ITAC CEO Robert Watson speaks to member representatives and the media at the organization's inaugural Internet of Things forum on Nov. 29.

Published: November 29th, 2016

TORONTO – The Information Technology Association of Canada (ITAC) is looking towards the future.

Though it will continue serving its diverse membership base regardless of sector, for now the organization plans to help them – and their enterprise partners – focus on three topics in particular, CEO Robert Watson says: Cybersecurity, the Internet of Things (IoT), and the cloud.

“Moving forward, we want Canada to be a leader in those three files,” he says, noting that he expects enterprise and government employees to be a key part of ITAC’s efforts as well.

“Everything is integrating and moving forward,” he says. “More than ever, IT is becoming an essential part of every industry sector.”

Cybersecurity, the Internet of Things, and cloud computing will be especially integral to future technology, which is rapidly incorporating IoT, and therefore relying on the cloud and requiring cybersecurity whether Luddites in Canada or elsewhere are embracing it or not, Watson says.

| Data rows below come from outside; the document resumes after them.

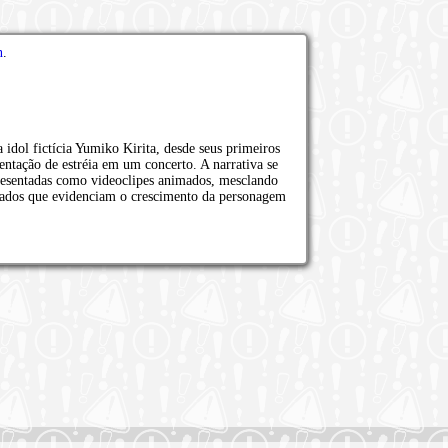
n
.
idol fictícia Yumiko Kirita, desde seus primeiros
sentação de estréia em um concerto. A narrativa se
resentadas como videoclipes animados, mesclando
ados que evidenciam o crescimento da personagem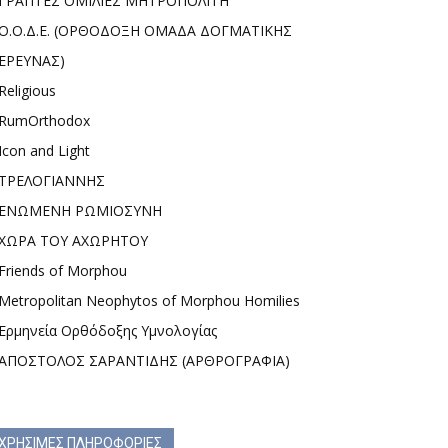
ΓΡΑΠΤΕΣ ΟΜΙΛΙΕΣ ΜΗΤΡΟΠΟΛΙΤΗ
Ο.Ο.Δ.Ε. (ΟΡΘΟΔΟΞΗ ΟΜΑΔΑ ΔΟΓΜΑΤΙΚΗΣ
ΕΡΕΥΝΑΣ)
Religious
RumOrthodox
Icon and Light
ΤΡΕΛΟΓΙΑΝΝΗΣ
ΕΝΩΜΕΝΗ ΡΩΜΙΟΣΥΝΗ
ΧΩΡΑ ΤΟΥ ΑΧΩΡΗΤΟΥ
Friends of Morphou
Metropolitan Neophytos of Morphou Homilies
Ερμηνεία Ορθόδοξης Υμνολογίας
ΑΠΟΣΤΟΛΟΣ ΣΑΡΑΝΤΙΔΗΣ (ΑΡΘΡΟΓΡΑΦΙΑ)
ΧΡΗΣΙΜΕΣ ΠΛΗΡΟΦΟΡΙΕΣ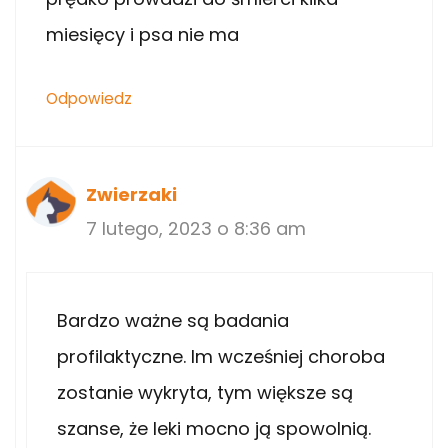
miesięcy i psa nie ma
Odpowiedz
Zwierzaki
7 lutego, 2023 o 8:36 am
Bardzo ważne są badania
profilaktyczne. Im wcześniej choroba
zostanie wykryta, tym większe są
szanse, że leki mocno ją spowolnią.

“Internet of Things is moving forward whether we like it or not, cloud computing is the way to handle it… and security and privacy are fundamental for their future,” he says. “So it’s a necessity that we keep track of those three files.”

When it comes to cybersecurity, for example, ITAC plans to continue organizing a regular Cybersecurity Forum to support networking, clustering, and information sharing; run industry-driven trade missions with a large cyber focus; and collaborate with the government on the industry’s behalf to ensure the federal cybersecurity policies focus on innovation, growth, and awareness among businesses, Watson says.

With IoT, the organization recently held its first IoT Forum on Nov. 29 and has released two IoT-related papers during the past year and a half, including its recent digital economy innovation paper, which calls on the government to adopt a national IoT strategy.

Finally, the organization has also been working closely with governments at the federal, provincial, and municipal levels to develop a strategy for moving government resources into the cloud. ITAC representatives even attended the OECD Digital Economy conference in Mexico this past June, where they contributed to discussions regarding openness and inter-operable regulations for cloud data, Watson says.

Watson emphasizes that ITAC has always served and will continue to serve as a facilitator rather than go-between, providing its members with opportunities to reach the enterprises that rely on their services, and the governments that use their services and create policies that affect them, both in Canada and elsewhere.

“Cybersecurity, the Internet of Things, and cloud computing are all integrated, but they’re also three distinct topics,” he says. “So we’re going to make sure that we become a vocal part of helping the government and our members develop standards and policies for them.”